SPDY versus HTML5 WebSockets

#HTML5 #fasterapp #webperf #SPDY So much alike, yet so vastly a different impact on the data center …

A recent post on the HTTP 2.0 War beginning garnered a very relevant question regarding WebSockets and where it fits in (what might shape up to be) an epic battle.

The answer to the question, “Why not consider WebSockets here?” could be easily answered with two words: HTTP headers. It could also be answered with two other words: infrastructure impact.

But I’m guessing Nagesh (and others) would like a bit more detail on that, so here comes the (computer) science.

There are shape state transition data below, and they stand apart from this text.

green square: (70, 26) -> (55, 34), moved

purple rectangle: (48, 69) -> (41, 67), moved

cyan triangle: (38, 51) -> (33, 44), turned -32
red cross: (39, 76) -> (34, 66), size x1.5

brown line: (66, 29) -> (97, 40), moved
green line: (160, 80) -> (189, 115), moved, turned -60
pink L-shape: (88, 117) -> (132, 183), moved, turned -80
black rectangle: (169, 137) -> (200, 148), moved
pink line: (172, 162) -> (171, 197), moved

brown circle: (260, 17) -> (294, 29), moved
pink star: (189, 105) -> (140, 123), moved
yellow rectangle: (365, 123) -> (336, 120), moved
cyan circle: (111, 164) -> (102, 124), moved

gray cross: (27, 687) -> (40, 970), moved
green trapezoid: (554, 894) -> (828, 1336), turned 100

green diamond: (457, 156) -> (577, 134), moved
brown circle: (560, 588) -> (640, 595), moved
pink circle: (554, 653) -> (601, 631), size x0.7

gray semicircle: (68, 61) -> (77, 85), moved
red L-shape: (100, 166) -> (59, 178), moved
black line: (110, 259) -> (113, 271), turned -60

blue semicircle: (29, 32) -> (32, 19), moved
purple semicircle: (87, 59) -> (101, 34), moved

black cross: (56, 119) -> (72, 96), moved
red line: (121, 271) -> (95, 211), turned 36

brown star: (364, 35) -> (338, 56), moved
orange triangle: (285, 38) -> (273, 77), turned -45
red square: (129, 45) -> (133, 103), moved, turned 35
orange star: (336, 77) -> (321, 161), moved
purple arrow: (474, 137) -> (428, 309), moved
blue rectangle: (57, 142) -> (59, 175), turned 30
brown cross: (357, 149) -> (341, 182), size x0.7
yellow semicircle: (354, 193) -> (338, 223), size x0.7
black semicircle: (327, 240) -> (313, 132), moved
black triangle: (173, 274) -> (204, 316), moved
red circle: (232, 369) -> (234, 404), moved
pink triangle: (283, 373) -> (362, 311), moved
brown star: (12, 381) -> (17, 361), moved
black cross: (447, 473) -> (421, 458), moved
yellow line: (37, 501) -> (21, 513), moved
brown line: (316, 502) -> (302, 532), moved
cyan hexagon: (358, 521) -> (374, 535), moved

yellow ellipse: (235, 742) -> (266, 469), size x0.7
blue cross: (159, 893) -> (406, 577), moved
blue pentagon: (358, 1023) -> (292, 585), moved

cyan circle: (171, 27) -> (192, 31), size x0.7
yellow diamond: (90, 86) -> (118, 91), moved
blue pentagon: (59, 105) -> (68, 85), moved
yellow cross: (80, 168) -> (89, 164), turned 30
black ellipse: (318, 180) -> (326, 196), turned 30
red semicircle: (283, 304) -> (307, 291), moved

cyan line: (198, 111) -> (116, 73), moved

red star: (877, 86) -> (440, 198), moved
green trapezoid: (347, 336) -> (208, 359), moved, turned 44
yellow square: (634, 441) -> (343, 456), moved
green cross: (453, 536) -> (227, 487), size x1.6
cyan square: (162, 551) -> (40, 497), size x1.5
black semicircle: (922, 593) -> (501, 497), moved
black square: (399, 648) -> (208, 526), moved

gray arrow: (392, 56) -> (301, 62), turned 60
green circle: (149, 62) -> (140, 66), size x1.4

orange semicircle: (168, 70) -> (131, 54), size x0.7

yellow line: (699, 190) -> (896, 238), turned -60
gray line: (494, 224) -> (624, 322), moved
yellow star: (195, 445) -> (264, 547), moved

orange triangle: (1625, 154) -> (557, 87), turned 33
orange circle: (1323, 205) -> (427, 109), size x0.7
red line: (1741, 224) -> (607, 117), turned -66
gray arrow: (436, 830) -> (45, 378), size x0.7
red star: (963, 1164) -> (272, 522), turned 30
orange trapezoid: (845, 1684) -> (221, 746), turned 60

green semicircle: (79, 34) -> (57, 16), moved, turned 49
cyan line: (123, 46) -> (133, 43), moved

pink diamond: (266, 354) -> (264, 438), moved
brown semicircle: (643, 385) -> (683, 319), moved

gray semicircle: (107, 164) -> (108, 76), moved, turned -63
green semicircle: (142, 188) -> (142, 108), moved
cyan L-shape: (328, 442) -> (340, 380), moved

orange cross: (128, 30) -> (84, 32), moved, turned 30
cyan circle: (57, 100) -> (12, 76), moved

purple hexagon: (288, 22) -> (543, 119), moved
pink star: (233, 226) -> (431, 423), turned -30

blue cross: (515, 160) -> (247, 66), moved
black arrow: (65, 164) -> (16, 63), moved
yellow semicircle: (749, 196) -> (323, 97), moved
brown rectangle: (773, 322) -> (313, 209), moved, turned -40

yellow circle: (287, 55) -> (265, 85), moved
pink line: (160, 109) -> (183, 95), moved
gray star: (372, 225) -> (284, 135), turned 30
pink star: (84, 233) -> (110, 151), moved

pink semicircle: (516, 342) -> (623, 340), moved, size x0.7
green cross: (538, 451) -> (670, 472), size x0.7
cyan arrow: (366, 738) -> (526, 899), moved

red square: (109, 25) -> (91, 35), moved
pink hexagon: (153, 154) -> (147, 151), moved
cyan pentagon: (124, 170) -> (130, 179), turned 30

Different Solutions Have Different Impacts

Due to a simple (and yet profound) difference between the two implementations, WebSockets is less likely to make an impact on the web (and yet more likely to make an impact inside data centers, but more on that another time). Nagesh is correct in that in almost all the important aspects, WebSockets and SPDY are identical (if not in implementation, in effect). Both are asynchronous, which eliminates the overhead of “polling” generally used to simulate “real time” updates a la Web 2.0 applications. Both use only a single TCP connection. This also reduces overhead on servers (and infrastructure) which can translate into better performance for the end-user. Both can make use of compression (although only via extensions in the case of WebSockets) to reduce size of data transferred resulting, one hopes, in better performance, particularly over more constrained mobile networks.

Both protocols operate “outside” HTTP and use an upgrade mechanism to initiate. While WebSockets uses the HTTP connection header to request an upgrade, SPDY uses the Next Protocol Negotiation (proposed enhancement to the TLS specification). This mechanism engenders better backwards-compatibility across the web, allowing sites to support both next-generation web applications as well as traditional HTTP.

Both specifications are designed, as pointed out, to solve the same problems. And both do, in theory and in practice. The difference lies in the HTTP headers – or lack thereof in the case of WebSockets.

Once established, WebSocket data frames can be sent back and forth between the client and the server in full-duplex mode. Both text and binary frames can be sent full-duplex, in either direction at the same time. The data is minimally framed with just two bytes. In the case of text frames, each frame starts with a 0x00 byte, ends with a 0xFF byte, and contains UTF-8 data in between. WebSocket text frames use a terminator, while binary frames use a length prefix.

-- HTML5 Web Sockets: A Quantum Leap in Scalability for the Web

WebSockets does not use HTTP headers, SPDY does. This seemingly simple difference has an inversely proportional impact on supporting infrastructure.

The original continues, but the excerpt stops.